I remember 1999 well because it was one of my least favorite years as an Advisor. What many investors have forgotten is the gain in the S&P Index from 1995-1999 was driven in a large part by technology stocks. During 1999 investors, investors reviewing a performance report often wanted to increase their allocation in technology stocks/funds or growth funds heavily weighted towards technology stocks and reduce their holdings or allocation in other areas.
The investment world looked much different at the end of 2002. The stock market, as measured by the S&P Index declined by about 40%. Technology stocks or funds had substantial declines, some as much as 80%. At the same, other sectors in stock market value, many value funds, for example, increased over this time period. Low-risk holdings, again such as short-term and intermediate returns had very modest, but positive returns.
So what should investors do today when Performance Reports are looking good. I would suggest the following:
- Review your current asset allocation.
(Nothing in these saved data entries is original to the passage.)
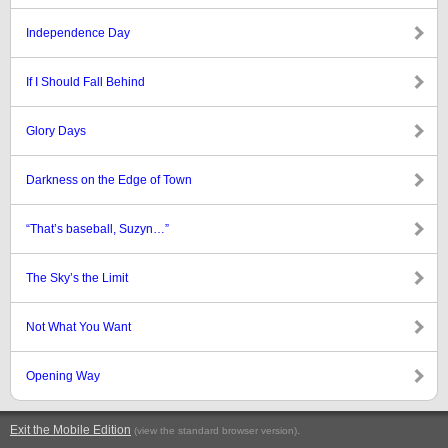
Independence Day
If I Should Fall Behind
Glory Days
Darkness on the Edge of Town
“That’s baseball, Suzyn…”
The Sky’s the Limit
Not What You Want
Opening Way
Exit the Mobile Edition
.
(view the standard browser version)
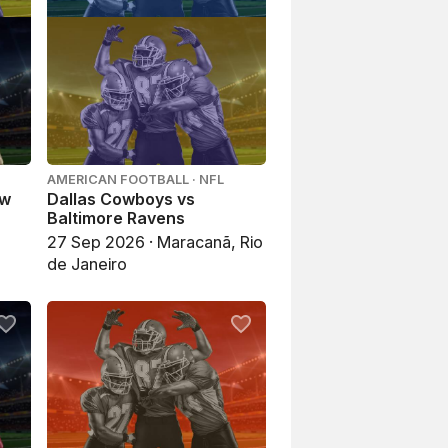
AMERICAN FOOTBALL · NFL
ew
Dallas Cowboys vs
Baltimore Ravens
27 Sep 2026 · Maracanã, Rio
de Janeiro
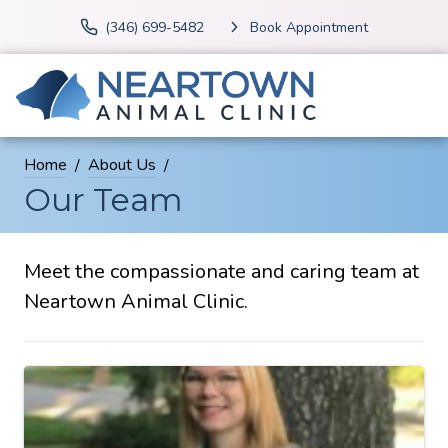
(346) 699-5482
Book Appointment
Home
About Us
Our Team
Meet the compassionate and caring team at
Neartown Animal Clinic.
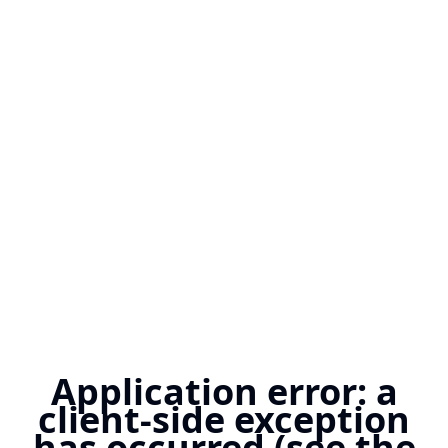
Application error: a
client-side exception
has occurred (see the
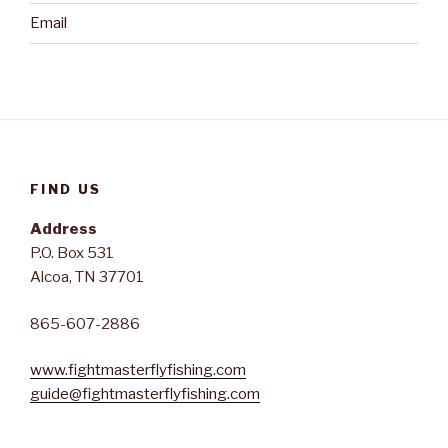
Email
FIND US
Address
P.O. Box 531
Alcoa, TN 37701
865-607-2886
www.fightmasterflyfishing.com
guide@fightmasterflyfishing.com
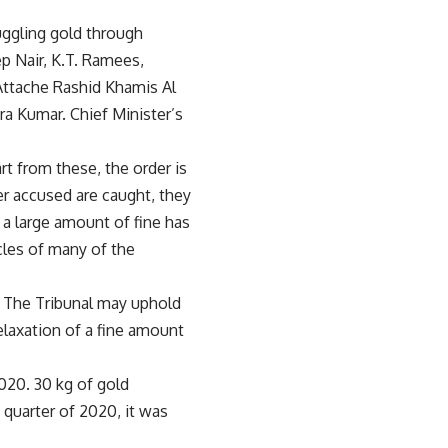
ggling gold through
p Nair, K.T. Ramees,
Attache Rashid Khamis Al
a Kumar. Chief Minister’s
rt from these, the order is
her accused are caught, they
h a large amount of fine has
cles of many of the
. The Tribunal may uphold
relaxation of a fine amount
020. 30 kg of gold
 quarter of 2020, it was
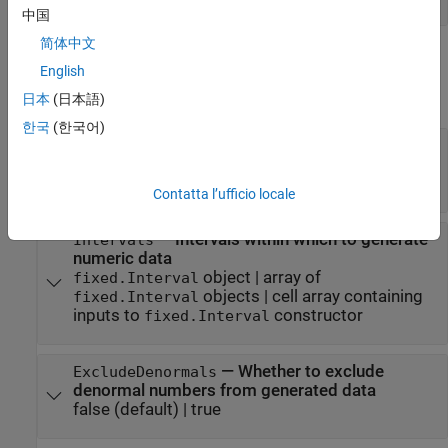
中国
简体中文
Properties
English
expand all
日本
(日本語)
한국
(한국어)
—
Data type of generated data
DataTypeStr
character vector
|
Simulink.NumericType
object
|
object
embedded.numerictype
Contatta l’ufficio locale
—
Intervals within which to generate
Intervals
numeric data
object
|
array of
fixed.Interval
objects
|
cell array containing
fixed.Interval
inputs to
constructor
fixed.Interval
—
Whether to exclude
ExcludeDenormals
denormal numbers from generated data
false
(default) |
true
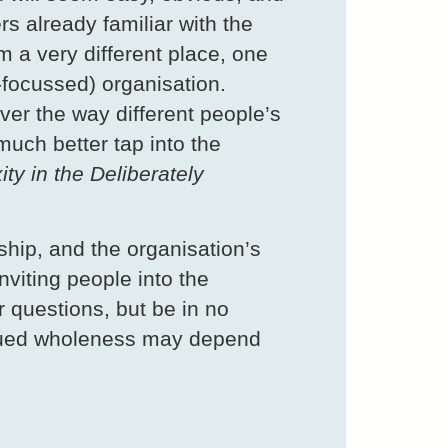
rs already familiar with the
om a very different place, one
r-focussed) organisation.
ver the way different people’s
much better tap into the
ty in the Deliberately
rship, and the organisation’s
nviting people into the
 questions, but be in no
tinued wholeness may depend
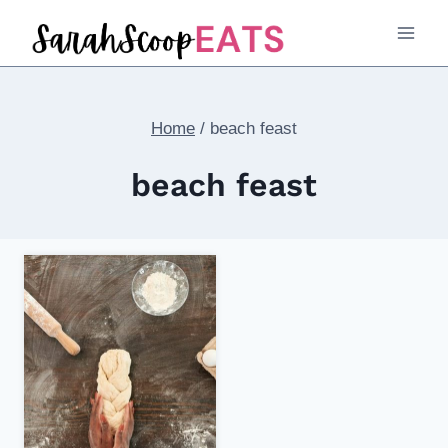
Skip
to
content
Home
/
beach feast
beach feast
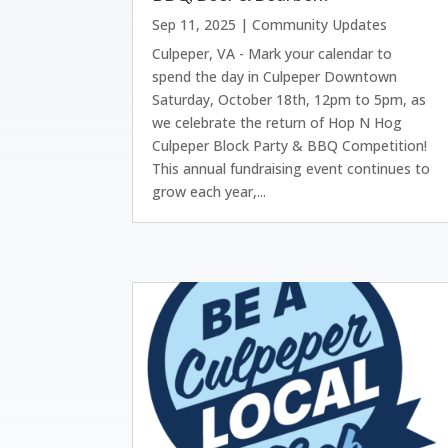
Sep 11, 2025
|
Community Updates
Culpeper, VA - Mark your calendar to
spend the day in Culpeper Downtown
Saturday, October 18th, 12pm to 5pm, as
we celebrate the return of Hop N Hog
Culpeper Block Party & BBQ Competition!
This annual fundraising event continues to
grow each year,...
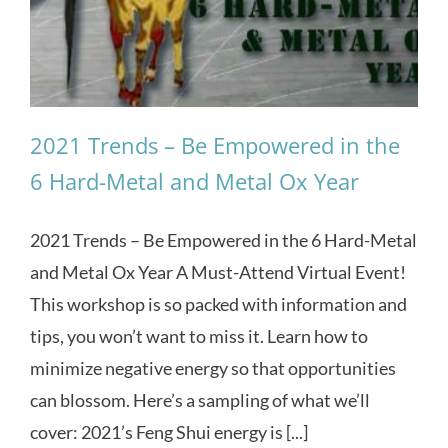
2021 Trends – Be Empowered in the
6 Hard-Metal and Metal Ox Year
2021 Trends – Be Empowered in the 6 Hard-Metal
and Metal Ox Year A Must-Attend Virtual Event!
This workshop is so packed with information and
tips, you won’t want to miss it. Learn how to
minimize negative energy so that opportunities
can blossom. Here’s a sampling of what we’ll
cover: 2021’s Feng Shui energy is [...]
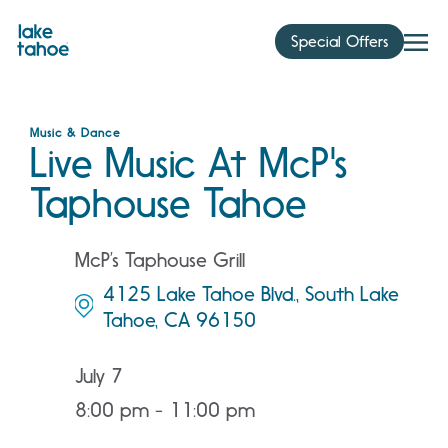
Skip
to
Special Offers
content
Music & Dance
Live Music At McP's
Taphouse Tahoe
McP’s Taphouse Grill
4125 Lake Tahoe Blvd., South Lake
Tahoe, CA 96150
July 7
8:00 pm - 11:00 pm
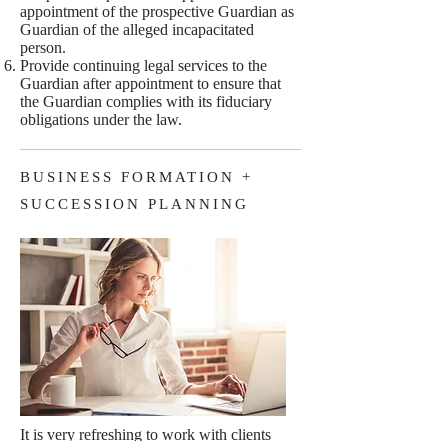
appointment of the prospective Guardian as
Guardian of the alleged incapacitated
person.
Provide continuing legal services to the
Guardian after appointment to ensure that
the Guardian complies with its fiduciary
obligations under the law.
BUSINESS FORMATION +
SUCCESSION PLANNING
It is very refreshing to work with clients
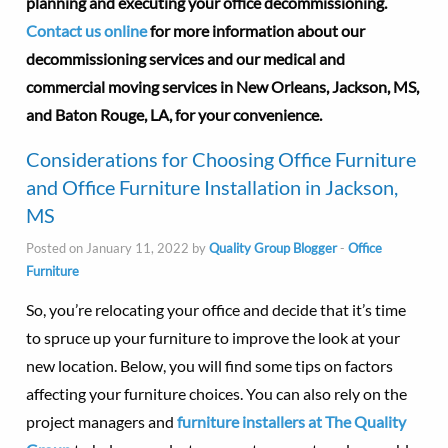
planning and executing your office decommissioning.
Contact us online
for more information about our
decommissioning services and our medical and
commercial moving services in New Orleans, Jackson, MS,
and Baton Rouge, LA, for your convenience.
Considerations for Choosing Office Furniture
and Office Furniture Installation in Jackson,
MS
Posted on January 11, 2022 by
Quality Group Blogger
-
Office
Furniture
So, you’re relocating your office and decide that it’s time
to spruce up your furniture to improve the look at your
new location. Below, you will find some tips on factors
affecting your furniture choices. You can also rely on the
project managers and
furniture installers at The Quality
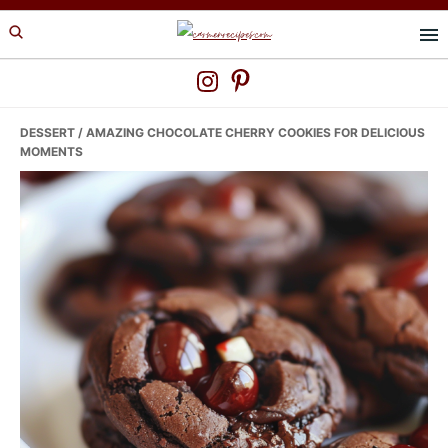
Skip
Skip
Skip
to
to
to
primary
main
primary
navigation
content
sidebar
DESSERT
/ AMAZING CHOCOLATE CHERRY COOKIES FOR DELICIOUS
MOMENTS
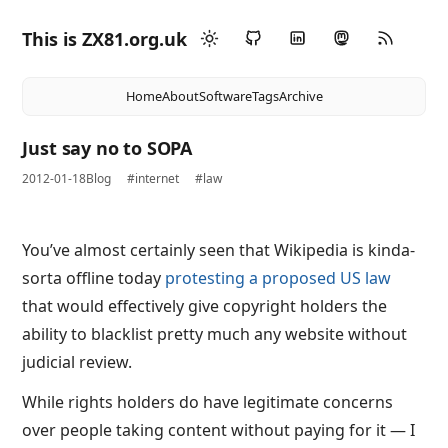
This is ZX81.org.uk
Home
About
Software
Tags
Archive
Just say no to SOPA
2012-01-18
Blog
#internet
#law
You’ve almost certainly seen that Wikipedia is kinda-
sorta offline today
protesting a proposed US law
that would effectively give copyright holders the
ability to blacklist pretty much any website without
judicial review.
While rights holders do have legitimate concerns
over people taking content without paying for it — I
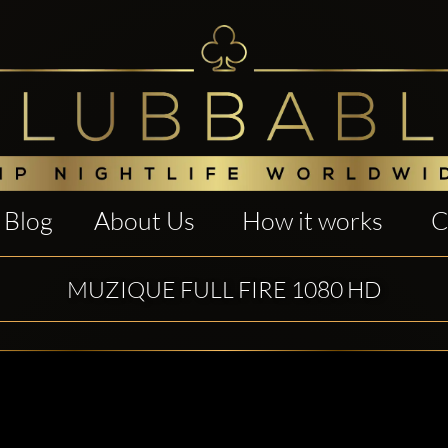
Blog
About Us
How it works
C
MUZIQUE FULL FIRE 1080 HD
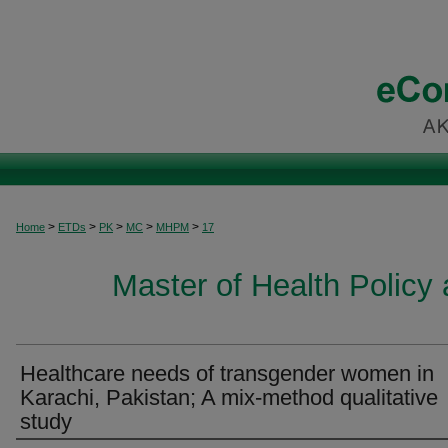
>
>
>
>
>
Home
ETDs
PK
MC
MHPM
17
Master of Health Polic
Healthcare needs of transgender women in
Karachi, Pakistan; A mix-method qualitative
study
As part of this, do a risk/reward analysis and expected return analysis.
- Review holdings to determine if some are trading at all-time highs or if the current market values are lower than previous highs. If holdings are trading at an all-time high, it is important to ask the question, are the valuations reasonable and if not, what will drive these holdings higher short-term?
- Understand the importance weighting means in an Index and the effect it may have on a portfolio. For example, the S&P Index is a weighted index. Currently, 49 stocks in the S&P Index account for 50% of the Index. The remaining 451 stocks in the Index account for the other 50%. Some investors, in funds or ETF's which track the S&P Index, believed they have a diversified investment when actually, I would describe it as narrow in its holdings. It was similar in 1999 and did not end well for investors who gave in to the temptation of increasing their holdings in the best performing sectors.
- Finally, take some time to think about both the Global economic and political environment. As part of this, consider long term trends which may affect valuations going forward.